The basket of health services will be updated during the next two years by NIS 300m. each time – the same as in the previous three years, but it will not be cut.

Health experts have insisted that the basket be updated by an automatic two percent each year (this would double the expenditure to cope with the aging and expansion of the population), but the Treasury vetoed the idea.

As for the per diem rates for hospitalization, German said a “historic agreement” was reached with the Treasury to “promote prices in the general hospitalization system using only external indices.”

This, she said, “is a significant breakthrough that will contribute to the independence of hospitals.”

Despite Treasury threats to increase co-payments for prescription medications and other medical services, they will not be hiked.

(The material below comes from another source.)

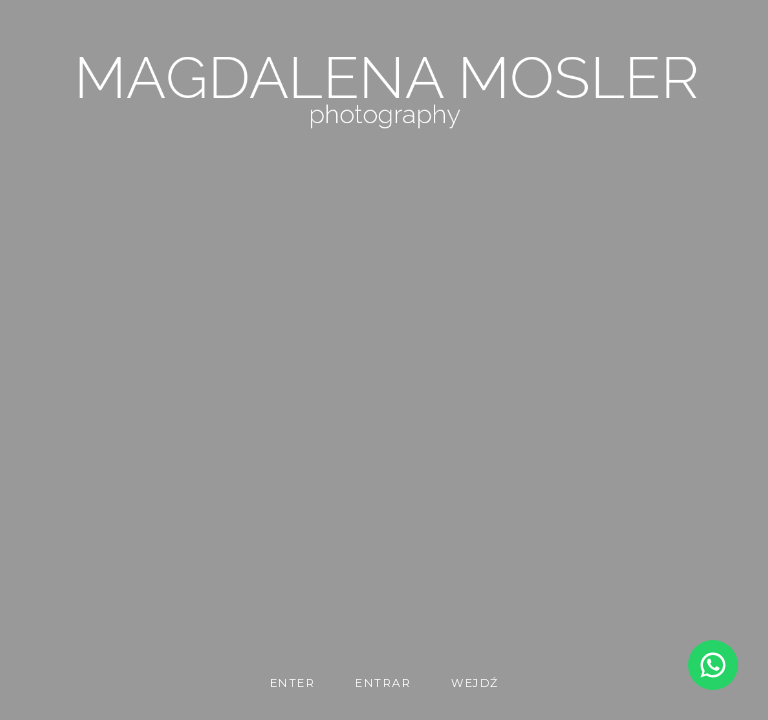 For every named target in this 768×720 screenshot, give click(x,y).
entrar (383, 683)
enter (293, 683)
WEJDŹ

German said that between 2013 and 2018, the ministry’s development budget will increase by NIS 380m. This money will be used to build more hospital facilities and finance manpower and equipment, not only in general hospitals but also psychiatric institutions.

An additional 185 psychiatric beds will be provided under this agreement.

Money was also provided to increase the number of medical students by 50 next year. This will bring their number in the five university medical schools to an unprecedented 850 annually.

The minister said that in the last six weeks since she took office, she became convinced that she must work hard to strengthen the public health system, invest in weak populations and narrow socioeconomic gaps. Additional financial sources for the system, especially for the health funds, will “improve service to the people. I am aware of the existing shortage and the many challenges that we face, but I believe the budget brings a message of development, growth and the strengthening of the public health system.”

Israel Medical Association chairman Dr. Leonid Eidelman said after the budget was finalized that “there is no doubt the public medical system needs much more funding to meet our needs. The details made public provide only a partial answer. On the one hand, we welcome the increase in funding to the public insurers, the hike in the number of medical students and cancellation of higher co-payments by the public. On the other hand, we see that what one hand gives, the other hand takes. It seems that the basket of health services will not be increased, and that the ministry’s budget will be cut by NIS 150m.”

The result, said Eidelman, is that “the economic program for health is really inadequate. As we warned in the past, there is a need to invest no less than NIS 3b. more to try to reach the rates in the leading OECD countries. If not, patients will remain in the corridors, they will wait long periods for operations and other medical procedures and we won’t be able to take advantage of the most advanced medical technologies. Without additional investment, there is no high-quality and equitable medicine.”